Director, Data Strategy & Partnerships Merck & Co. Inc. Boston, United States
Background: Synthetic data, generated using complex algorithms, is an emerging method for preserving patient privacy and retaining statistical property in real-world databases. While synthetic data holds great promise, its applicability in conducting robust epidemiology research, requires stringent validation and demonstration projects.

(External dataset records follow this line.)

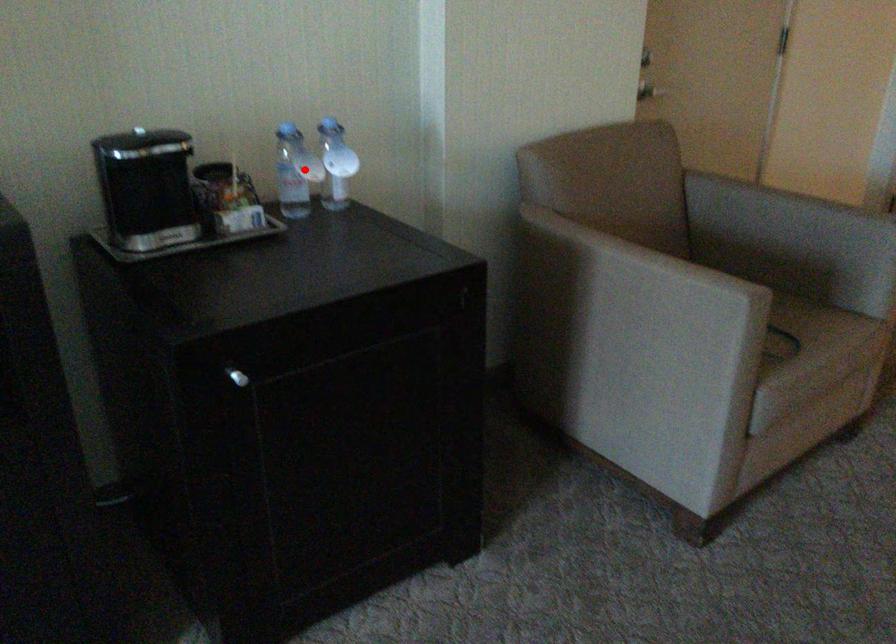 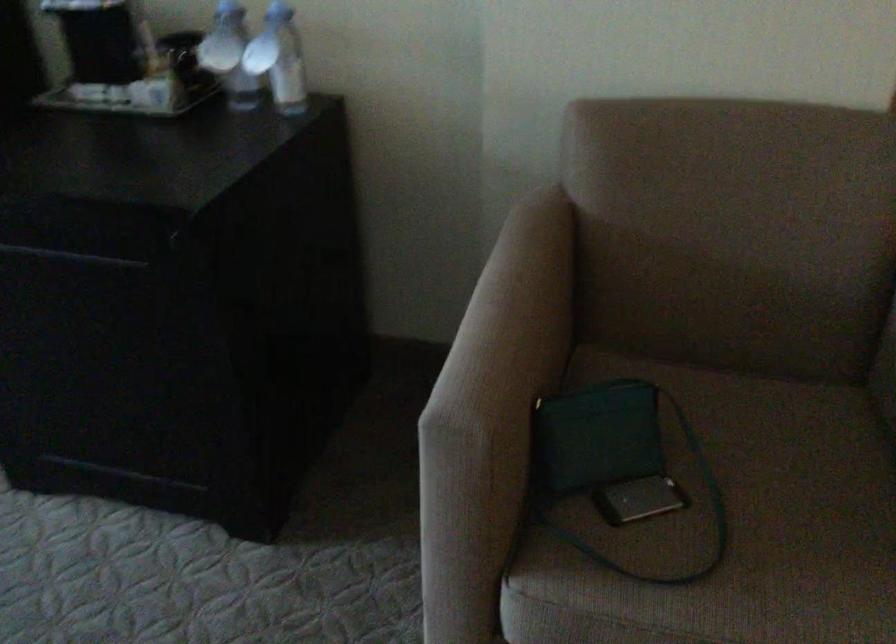 Where in the second image is the point corresponding to the highlighted location from the first image?

(229, 55) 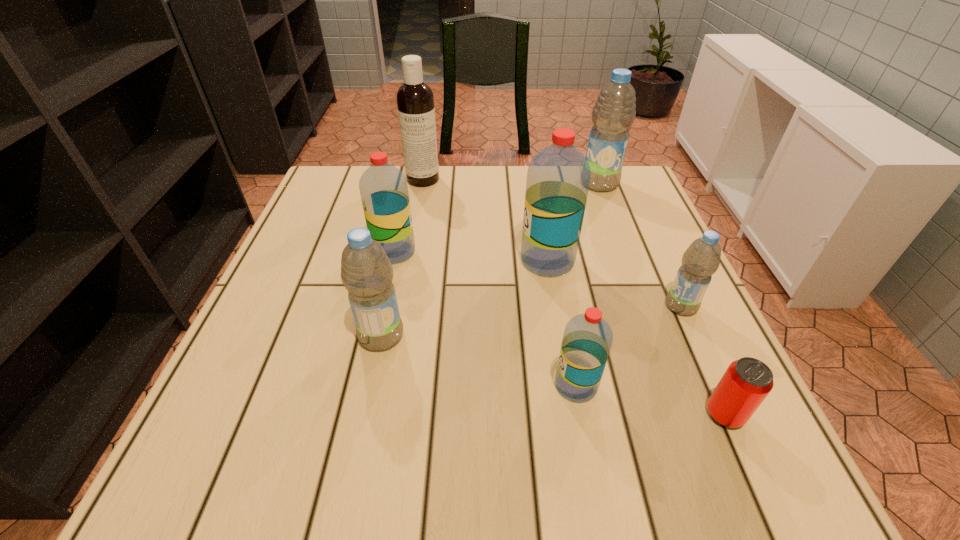 The height and width of the screenshot is (540, 960). Identify the location of free location that satisfies the following two spatial constraints: 1. on the front label of the leftmost red water bottle; 2. on the back side of the fourth farthest water bottle. (382, 306).

You are a GUI agent. You are given a task and a screenshot of the screen. Output one action in this format:
    pyautogui.click(x=<x>, y=<y>)
    Task: Click on the vacant point that satisfies the following two spatial constraints: 1. on the front label of the smallest red water bottle; 2. on the back side of the shortest object
    
    Given the screenshot: What is the action you would take?
    pyautogui.click(x=581, y=414)

You are a GUI agent. You are given a task and a screenshot of the screen. Output one action in this format:
    pyautogui.click(x=<x>, y=<y>)
    Task: Click on the free spot that satisfies the following two spatial constraints: 1. on the label side of the dishwasher detergent; 2. on the left side of the fourth farthest water bottle
    
    Given the screenshot: What is the action you would take?
    coord(400,306)

Locate an element on the screen. The image size is (960, 540). vacant position in the image that satisfies the following two spatial constraints: 1. on the front label of the biggest red water bottle; 2. on the back side of the can is located at coordinates (573, 414). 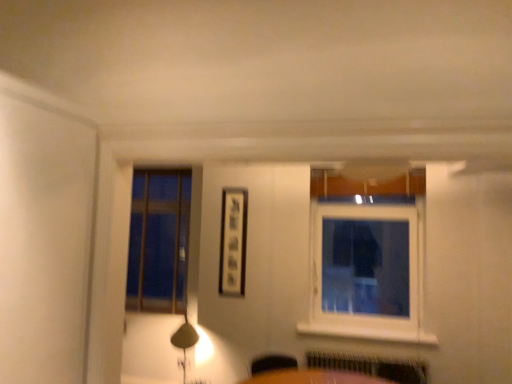 Question: Is matte black picture frame at center at the back of white plastic window at upper right?

Choices:
 (A) no
 (B) yes

Answer: (A)

Question: Is white plastic window at upper right not near matte black picture frame at center?

Choices:
 (A) yes
 (B) no

Answer: (A)

Question: From the image's perspective, does white plastic window at upper right appear higher than matte black picture frame at center?

Choices:
 (A) yes
 (B) no

Answer: (B)

Question: Is white plastic window at upper right facing towards matte black picture frame at center?

Choices:
 (A) no
 (B) yes

Answer: (A)

Question: Is white plastic window at upper right to the left of matte black picture frame at center from the viewer's perspective?

Choices:
 (A) no
 (B) yes

Answer: (A)

Question: Is white plastic window at upper right taller than matte black picture frame at center?

Choices:
 (A) yes
 (B) no

Answer: (A)

Question: Considering the relative sizes of matte black picture frame at center and white plastic window at upper right in the image provided, is matte black picture frame at center wider than white plastic window at upper right?

Choices:
 (A) yes
 (B) no

Answer: (B)

Question: Is white plastic window at upper right at the back of matte black picture frame at center?

Choices:
 (A) yes
 (B) no

Answer: (B)

Question: Is matte black picture frame at center next to white plastic window at upper right and touching it?

Choices:
 (A) yes
 (B) no

Answer: (B)

Question: Is matte black picture frame at center surrounding white plastic window at upper right?

Choices:
 (A) no
 (B) yes

Answer: (A)

Question: Is matte black picture frame at center bigger than white plastic window at upper right?

Choices:
 (A) no
 (B) yes

Answer: (A)

Question: Is matte black picture frame at center completely or partially outside of white plastic window at upper right?

Choices:
 (A) yes
 (B) no

Answer: (A)

Question: Is white painted wood at lower center looking in the opposite direction of white plastic window at upper right?

Choices:
 (A) yes
 (B) no

Answer: (B) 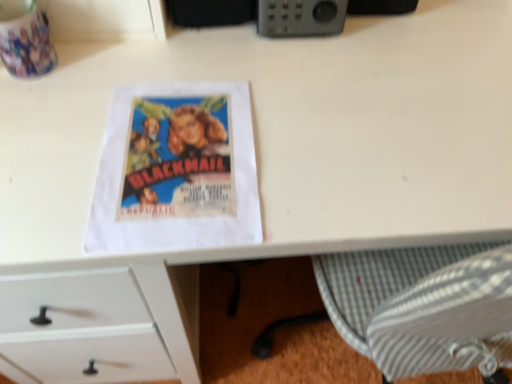 Question: Considering the relative positions of gray plastic radio at upper center and matte paper poster at center in the image provided, is gray plastic radio at upper center to the left or to the right of matte paper poster at center?

Choices:
 (A) left
 (B) right

Answer: (B)

Question: Is point click(x=300, y=0) positioned closer to the camera than point click(x=133, y=185)?

Choices:
 (A) farther
 (B) closer

Answer: (A)

Question: Looking at their shapes, would you say gray plastic radio at upper center is wider or thinner than matte paper poster at center?

Choices:
 (A) thin
 (B) wide

Answer: (A)

Question: Is matte paper poster at center to the left or to the right of gray plastic radio at upper center in the image?

Choices:
 (A) left
 (B) right

Answer: (A)

Question: Looking at their shapes, would you say matte paper poster at center is wider or thinner than gray plastic radio at upper center?

Choices:
 (A) thin
 (B) wide

Answer: (B)

Question: From a real-world perspective, relative to gray plastic radio at upper center, is matte paper poster at center vertically above or below?

Choices:
 (A) below
 (B) above

Answer: (A)

Question: Based on their sizes in the image, would you say matte paper poster at center is bigger or smaller than gray plastic radio at upper center?

Choices:
 (A) big
 (B) small

Answer: (B) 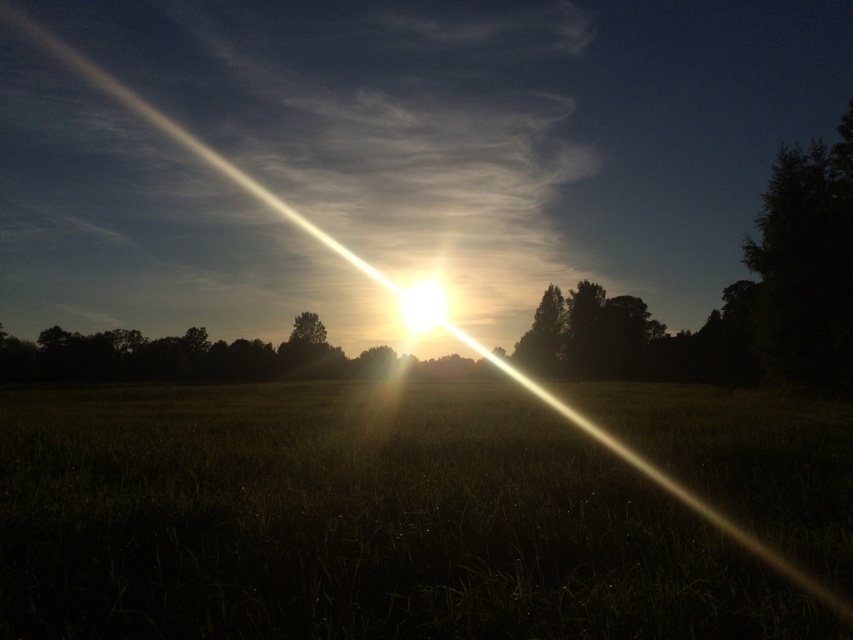 You are a photographer trying to capture the sunset scene. You want to ensure that both the green matte grass at center and the green leafy tree at center are visible in your photo. Based on their heights, which object will appear taller in the final image?

The green leafy tree at center will appear taller in the final image because it is taller than the green matte grass at center.

You are a photographer trying to capture the entire scene in one shot. Considering the green matte grass at center and the green leafy tree at center, which one will appear smaller in the photo?

The green matte grass at center occupies less space than the green leafy tree at center, so it will appear smaller in the photo. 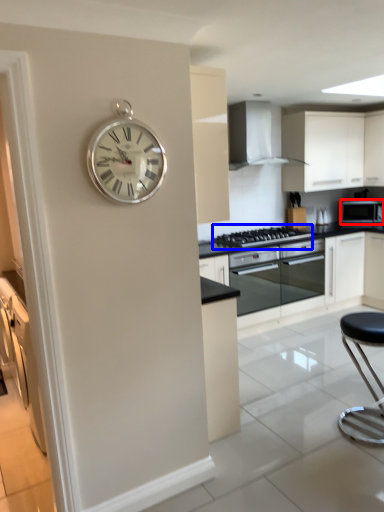 Question: Which object is further to the camera taking this photo, microwave oven (highlighted by a red box) or gas stove (highlighted by a blue box)?

Choices:
 (A) microwave oven
 (B) gas stove

Answer: (A) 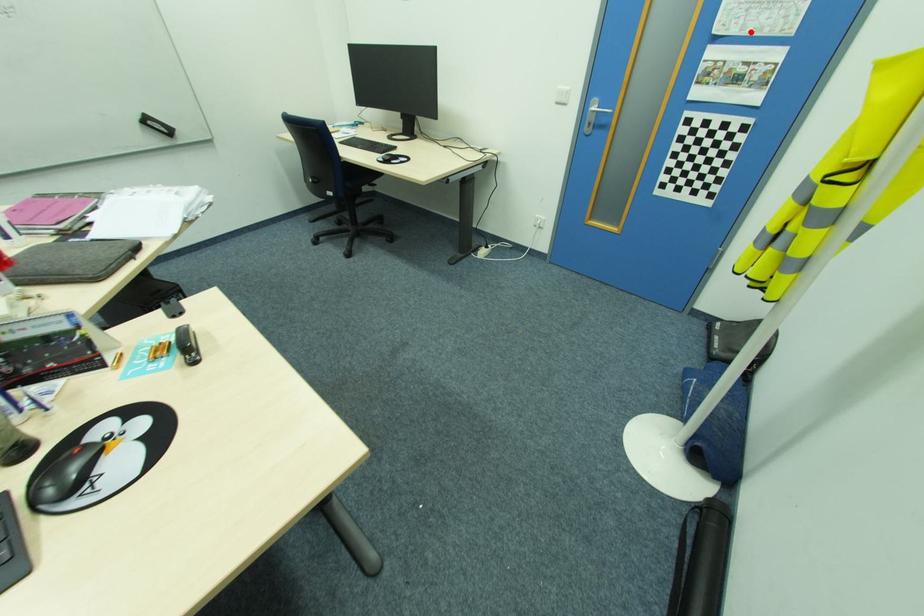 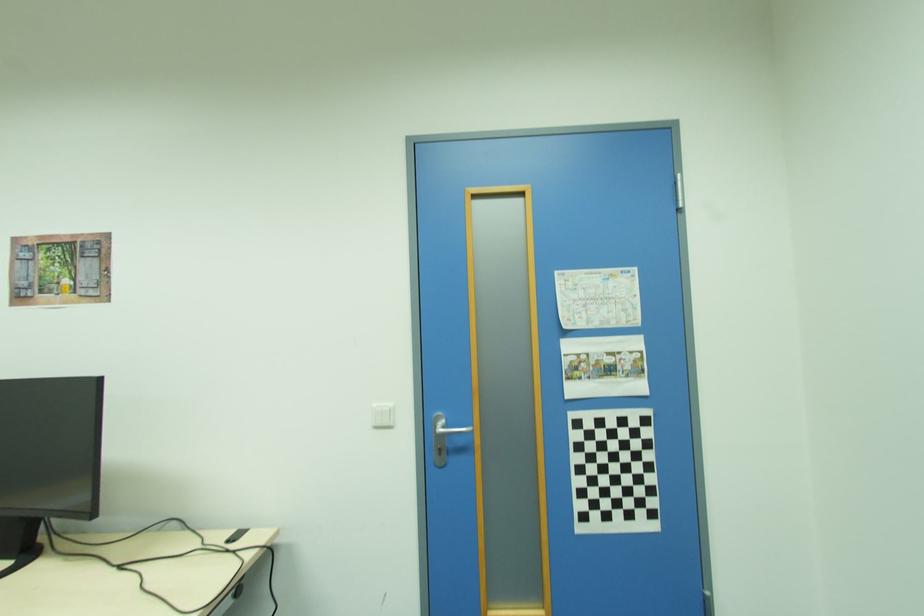 Find the pixel in the second image that matches the highlighted location in the first image.

(599, 325) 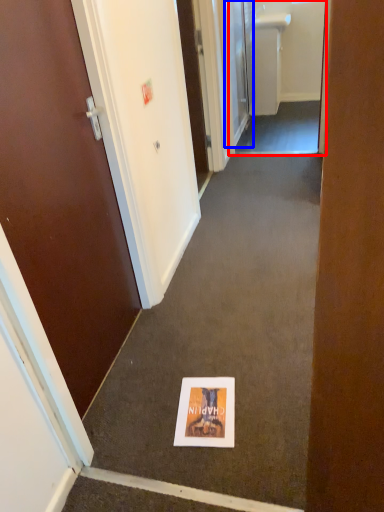 Question: Which object appears closest to the camera in this image, passage (highlighted by a red box) or door (highlighted by a blue box)?

Choices:
 (A) passage
 (B) door

Answer: (A) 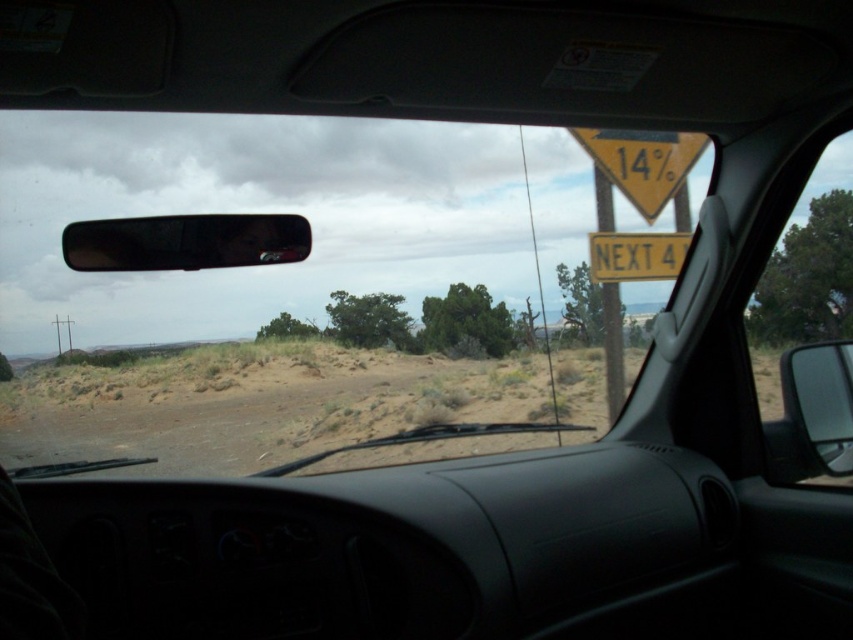 You are driving in a desert and see two points on the road ahead. The first point is at coordinates point (x=656, y=145) and the second is at point (x=606, y=314). Which point is closer to your current position?

Point (x=656, y=145) is in front of point (x=606, y=314), so it is closer to your current position. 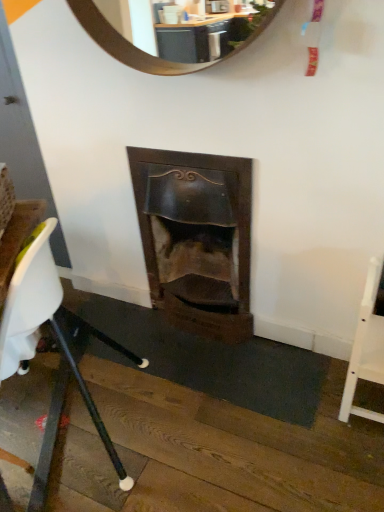 The image size is (384, 512). In order to click on vacant space underneath white wood chair at right, the first chair viewed from the right (from a real-world perspective) in this screenshot , I will do `click(357, 393)`. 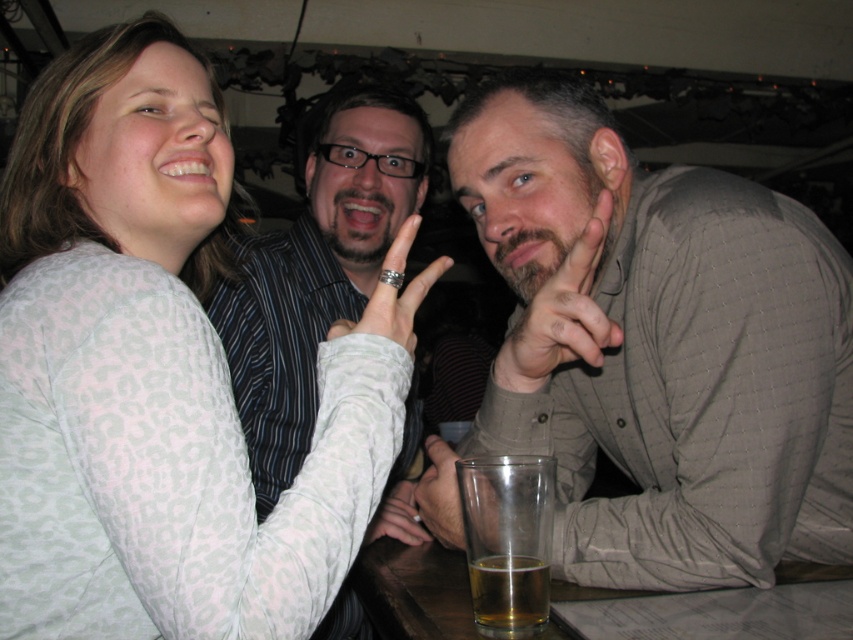 Which of these two, striped shirt at center or golden amber liquid at lower center, stands shorter?

golden amber liquid at lower center is shorter.

Is striped shirt at center to the right of golden amber liquid at lower center from the viewer's perspective?

No, striped shirt at center is not to the right of golden amber liquid at lower center.

Locate an element on the screen. striped shirt at center is located at coordinates [x=317, y=268].

Can you confirm if matte gray shirt at center is taller than striped shirt at center?

In fact, matte gray shirt at center may be shorter than striped shirt at center.

Can you confirm if matte gray shirt at center is shorter than striped shirt at center?

Indeed, matte gray shirt at center has a lesser height compared to striped shirt at center.

Between point (759, 531) and point (310, 372), which one is positioned behind?

The point (310, 372) is behind.

Image resolution: width=853 pixels, height=640 pixels. What are the coordinates of `matte gray shirt at center` in the screenshot? It's located at (659, 346).

Is point (512, 577) closer to viewer compared to point (405, 301)?

Yes, it is in front of point (405, 301).

Describe the element at coordinates (509, 595) in the screenshot. Image resolution: width=853 pixels, height=640 pixels. I see `golden amber liquid at lower center` at that location.

What do you see at coordinates (509, 595) in the screenshot? The width and height of the screenshot is (853, 640). I see `golden amber liquid at lower center` at bounding box center [509, 595].

In order to click on golden amber liquid at lower center in this screenshot , I will do `click(509, 595)`.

Objectives: To assess the validity of synthetic EHR data by comparing the estimates of COVID-19 vaccination effectiveness in synthetic vs. original datasets.
Methods: A published retrospective cohort study on real-world effectiveness of COVID-19 vaccines by Maccabi Healthcare Services in Israel was replicated using synthetic data generated from the same database, and the results from synthetic RWD were compared with that from the original RWD. The original cohort included 1.2 million members vaccinated with BNT162b2. The endpoints include COVID-19 infection, symptomatic COVID-19 infection and hospitalization due to infection and were also assessed in several subgroups (demographic/clinical characteristics). In comparing synthetic vs. original data estimates, several metrics were utilized across analyses: standardized mean differences (SMD), decision agreement, estimate agreement, confidence interval overlap, and Wald test. Synthetic data were generated 5 times to assess the stability of results.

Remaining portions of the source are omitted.